Today is a day we remember the unprecedented genocide of the Jewish people, total and systematic, perpetrated by Nazi Germany and its collaborators.

We stand together not just to remember the horrors of the past but to reflect on unimaginable courage displayed by those who suffered, those who met unspeakable cruelty with unwavering strength. We stand together united in the need to confront the past, in order to shape a better future.

The Holocaust did not start with industrialized mass killings. It began much earlier, with pogroms around Europe. It began when the dehumanization, the beatings, the killings of the Jewish people became normalized.

The Hamas massacre of Oct. 7 brought us back, for a moment, to those dark times.

At dawn, terrorists entered Israel, and by dusk, more than 1,200 people lay dead, hundreds were taken to Gaza and 136 remain.

And once again, the Jewish people are being told that their lives do not matter. That their suffering is to be contextualized. That their rape is not worth global condemnation.

This indifference to the suffering of our people, as Hamas burnt entire families alive in their homes, is the same indifference which allowed the world to look away 80 years ago.

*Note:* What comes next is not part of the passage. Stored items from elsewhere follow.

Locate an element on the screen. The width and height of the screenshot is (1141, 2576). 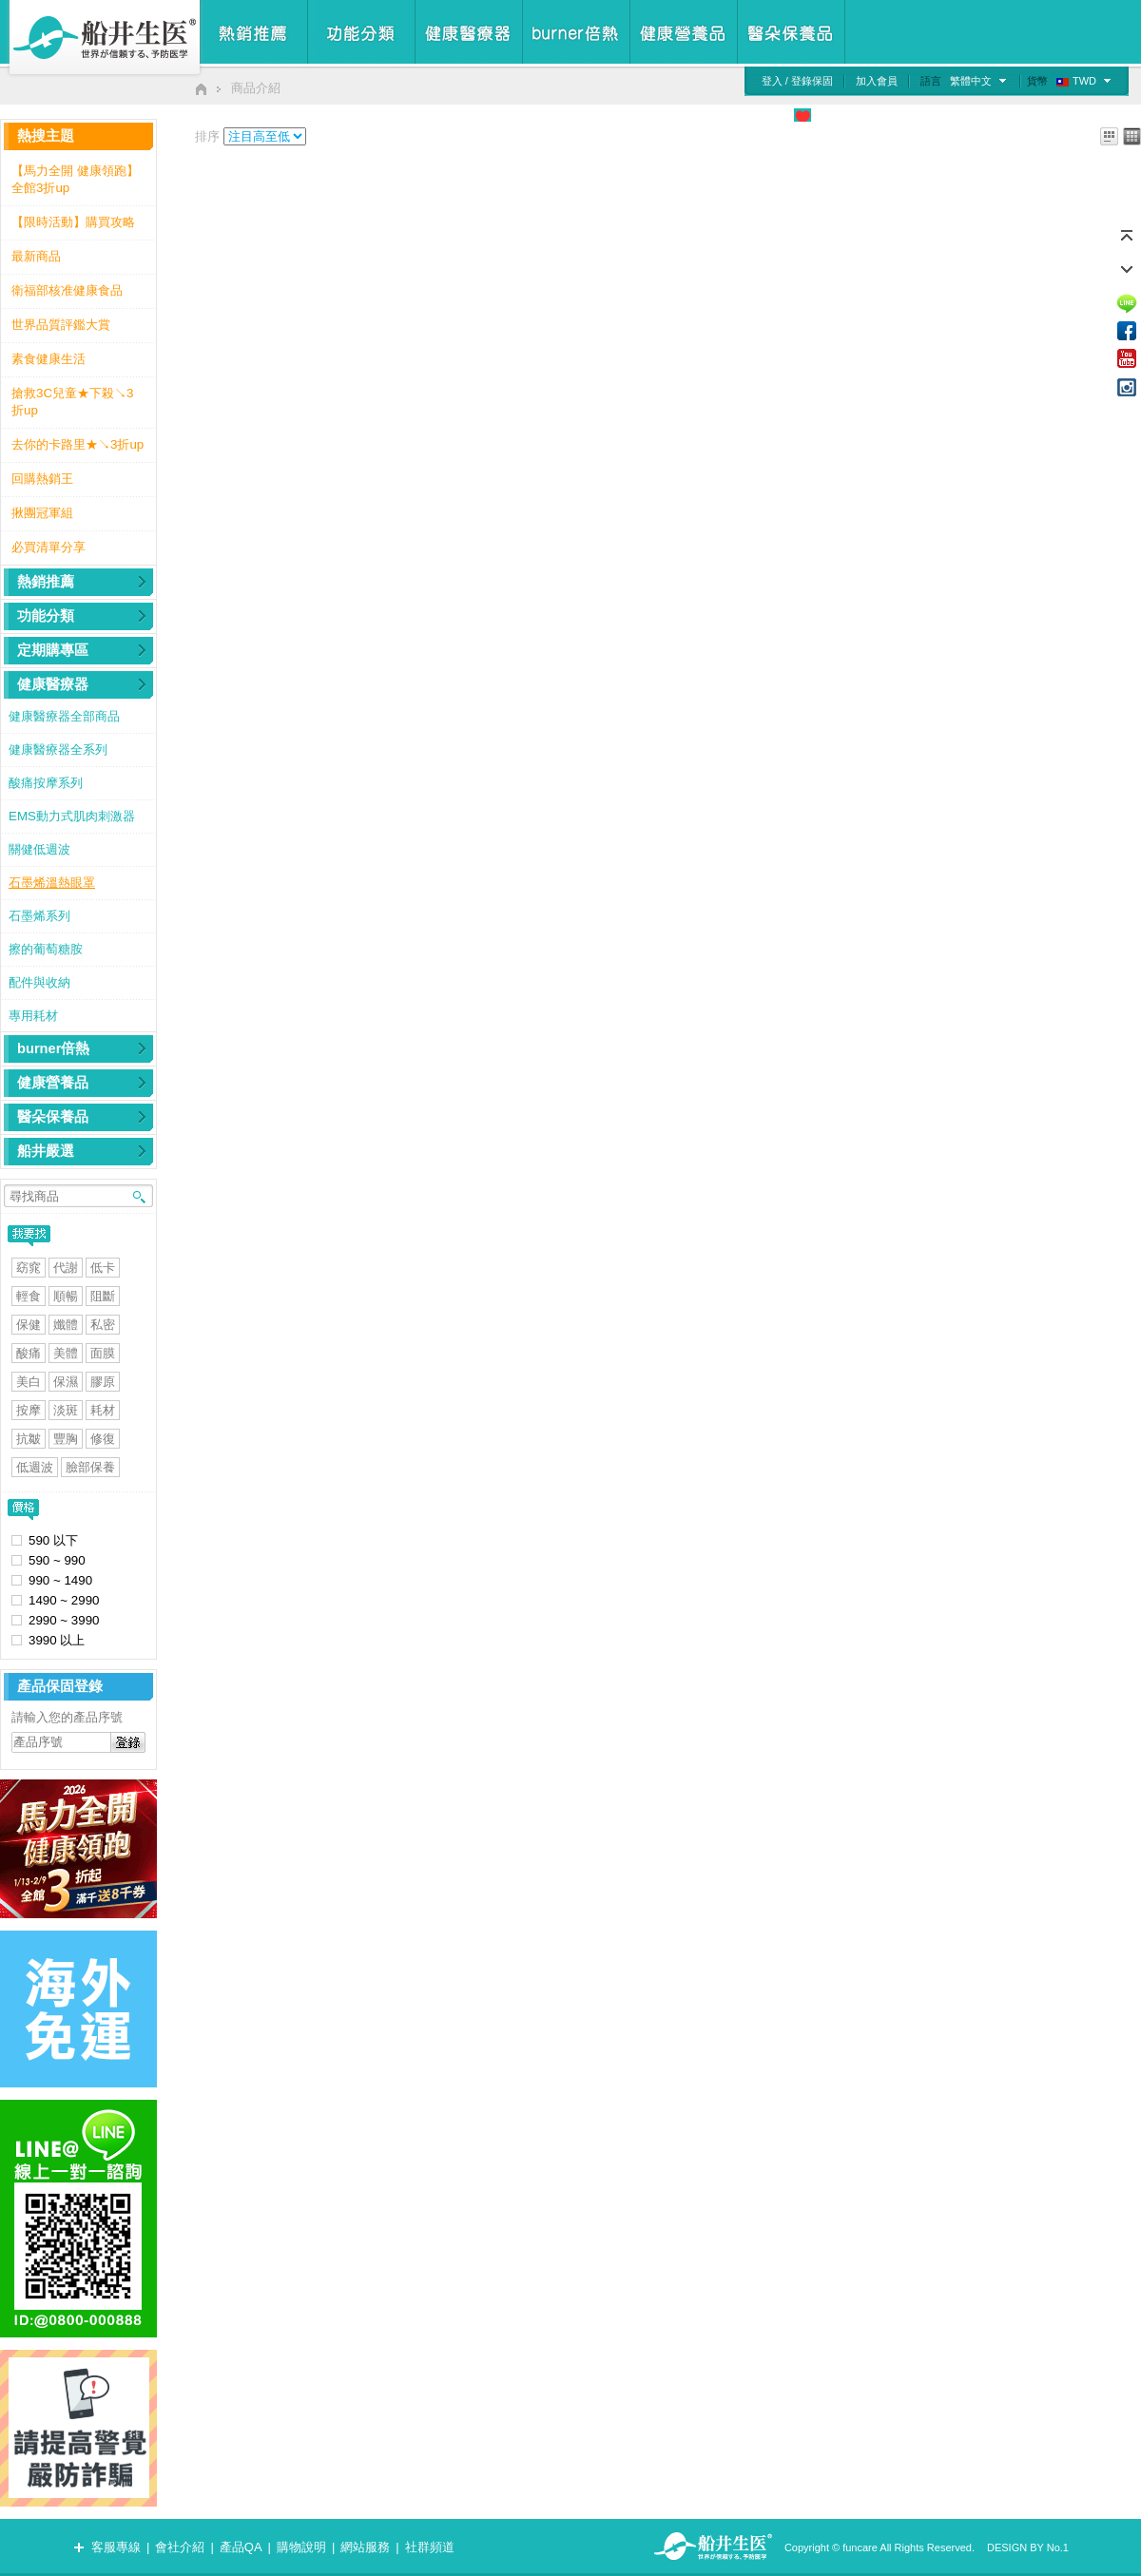 保健 is located at coordinates (28, 1324).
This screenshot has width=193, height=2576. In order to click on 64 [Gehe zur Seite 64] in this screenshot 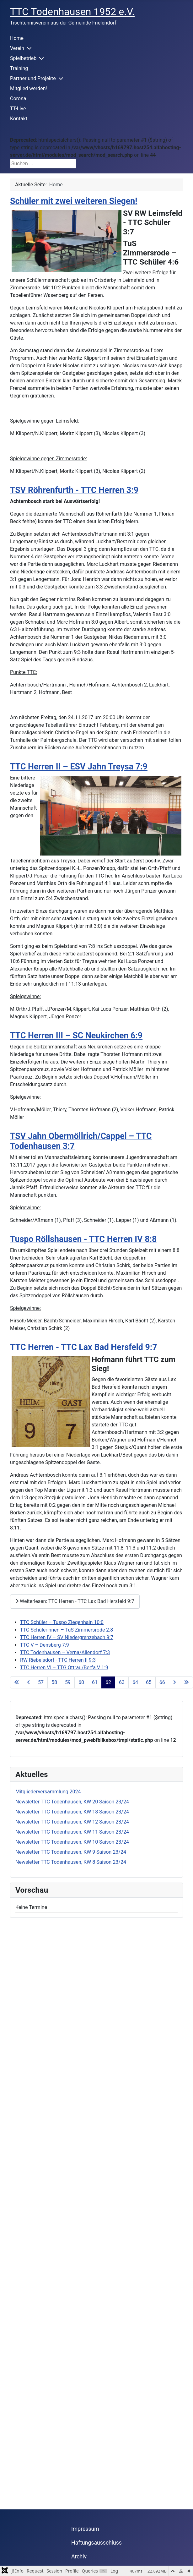 , I will do `click(135, 1682)`.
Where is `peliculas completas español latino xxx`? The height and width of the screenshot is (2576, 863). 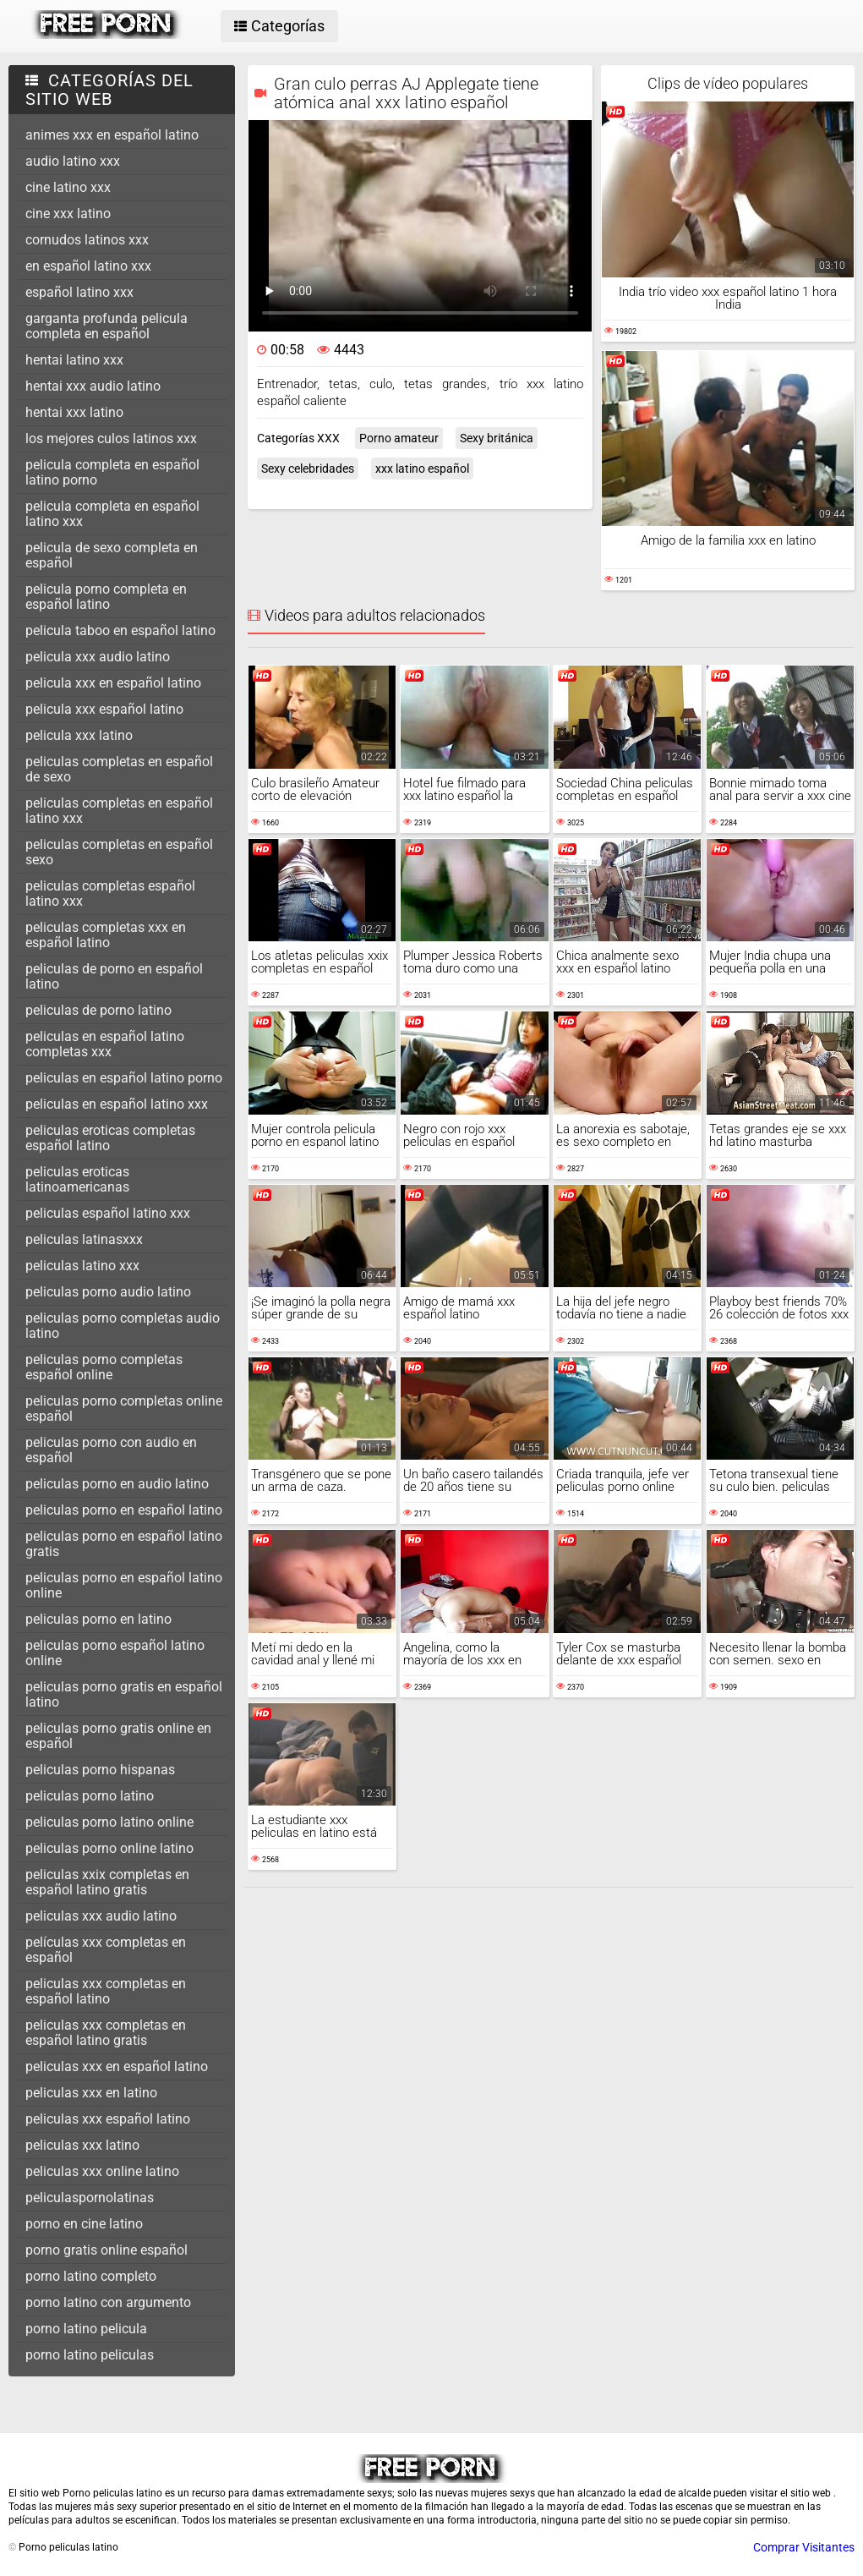 peliculas completas español latino xxx is located at coordinates (110, 893).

Unfortunately, this indifference plagues the very halls I speak in today; the very organizations that preach human rights, the very institutions born out of the ashes of Birkenau, Sobibor or Treblinka, established on the premise of “Never again.”

Today, we are once again witnessing a sharp and dramatic rise in antisemitism. Let me be clear, this rise occurred on Oct. 7, the very day Israelis were dying in their homes.

As Jews were being murdered in their beds, Jew-hatred spiked around the world. We must urgently act to ensure that the Jewish people can live safely, and Jewish life can thrive, be it in Kfar Aza or Geneva, New York or Kibbutz Be’eri.

It is why testimonies of survivors such as Martha Raviv, which we will hear later today, are so important.

The horrors of the Shoah are too big to grasp, but the testimony of one is powerful to understand what took place.

Martha is a symbol of hope, a symbol of light, a symbol of how one can overcome such evil, with such fortitude.

And it is by her example which the Israeli people must now act.

With her courage with the strength and resilience of the survivors of the Shoah as an example, we must overcome the evil from which we have suffered.

We must look at history as a lesson.

The atrocities of the Holocaust were a revelation of the depths to which humankind can fall. It was an abyss of darkness, a stark reminder of the consequences of prejudice, hatred and indifference.

Yet, those who came out of this abyss, did not just survive. They thrived. We, the Jewish people, as well as the descendants of all victims of Nazism, will forever carry this with us, as a lesson for generations to come.